In a typical twist of A-Rod oddness, the suspension came down on the day he will play his first game for the Yankees in 2013. After an injury rehab stint so long that some suspected the Yankees were trying to keep him off the field intentionally—Cashman, the GM who didn’t really want him back in 2007, at one point publicly told A-Rod to “shut the fuck up” when he seemed to contradict the Yankee doctors—he will finally take the field in Chicago tonight. He will appeal the suspension, which means he’ll be playing for the foreseeable future.

His return will make the next two months a complete circus for a Yankee team desperately trying to stay in the playoff picture. On the one hand, the Yankees’ third basemen this season have been atrocious, and even a shell of a past A-Rod will likely be an upgrade. But despite his real upside in that sense, it is clear that no one wants him here. His team’s front office almost certainly wishes the Commissioner’s Office had gone through with its threat to ban A-Rod for life, thus freeing the Yankees of his burdensome contract. His teammates say all of the right things, but even the unflappable Rivera grew peeved at reporters last night, when the only thing they asked him about was A-Rod’s impending return. A-Rod was never a popular figure with the Yankee fan base, and though 2009 will keep him from landing in the Yankee Ring of Hell with the likes of Carl Pavano and Kevin Brown, he’s now in a purgatory that will require a mythic performance if he has any hope of escaping. And that is his own team: for the rest of baseball he is a pariah, all of the worst suspicions about his questionable character now confirmed.

Even if he puts the Yankees in his back for the rest of this season, even if his appeal is successful, A-Rod’s legacy is now secure. He could have tailed off after 2009 and slumped to an early retirement; while perhaps not beloved, he would have been respected as a pretty good hitter, perhaps worthy of some sympathy both for the media that marked him as a target and his earnest desire to win that messed with his head when he came to the plate in October. Instead, he struck out again, and cost himself even the defenders who were willing to give him breaks through his playoff struggles and off-field escapades (of which I was one). A-Rod is now the player who got a doctor whom he had never to met—a man once disciplined by the state of New Jersey for irregularities in the prescription of steroids—to go on the interview circuit contradicting his team’s claims about his health.

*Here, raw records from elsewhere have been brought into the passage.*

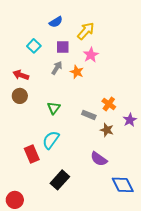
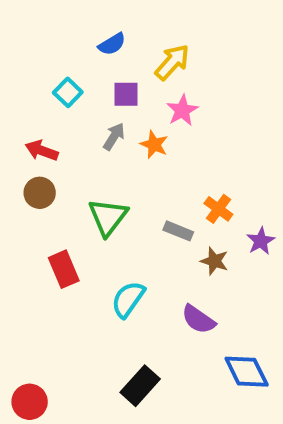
green triangle: (54, 108) -> (108, 217), size x1.5
cyan semicircle: (51, 140) -> (128, 299), moved
red rectangle: (32, 154) -> (64, 269), moved
black rectangle: (60, 180) -> (140, 386), moved

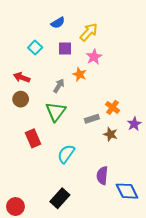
gray arrow: (114, 137) -> (59, 86), moved
gray rectangle: (178, 231) -> (92, 119), turned -40
purple semicircle: (198, 319) -> (102, 176), moved, turned 60
black rectangle: (140, 386) -> (60, 198), moved

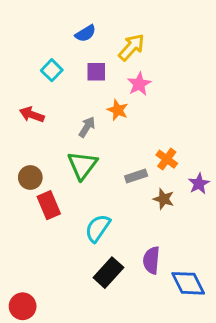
brown circle: (21, 99) -> (30, 178), moved
black rectangle: (60, 198) -> (108, 273), moved

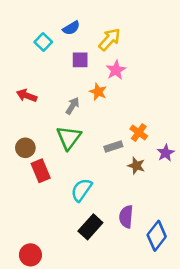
cyan square: (52, 70) -> (43, 42), moved
blue diamond: (188, 283) -> (157, 236), turned 64
red circle: (23, 306) -> (30, 255), moved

And so the A-Rod saga has now become a full-fledged soap opera; the sort of macabre spectacle that baseball fans will claim to hate all while riveting themselves to each and every new detail. He has become bigger than his team and bigger than the game, but he still stubbornly believes he can win everyone over and reclaim some of that past glory. Most likely he is deluded, though one never truly knows when it comes to legendary figures. Thinking of A-Rod in such abstract terms may be the only way for Yankees fans to cope with their returning third baseman, as they certainly cannot embrace him as they do with their other stars. The man is now a myth, a lesson to us all of the dangers of excess, one whose ongoing story may reveal yet more about the endless human capacity for self-deception. For all the undeserved fixations over the trivial details of A-Rod’s life, for all of the possibly troublesome tactics the Commissioner’s Office used in its push to find itself a scapegoat for the steroid era it so badly mismanaged, he will deserve every boo he hears.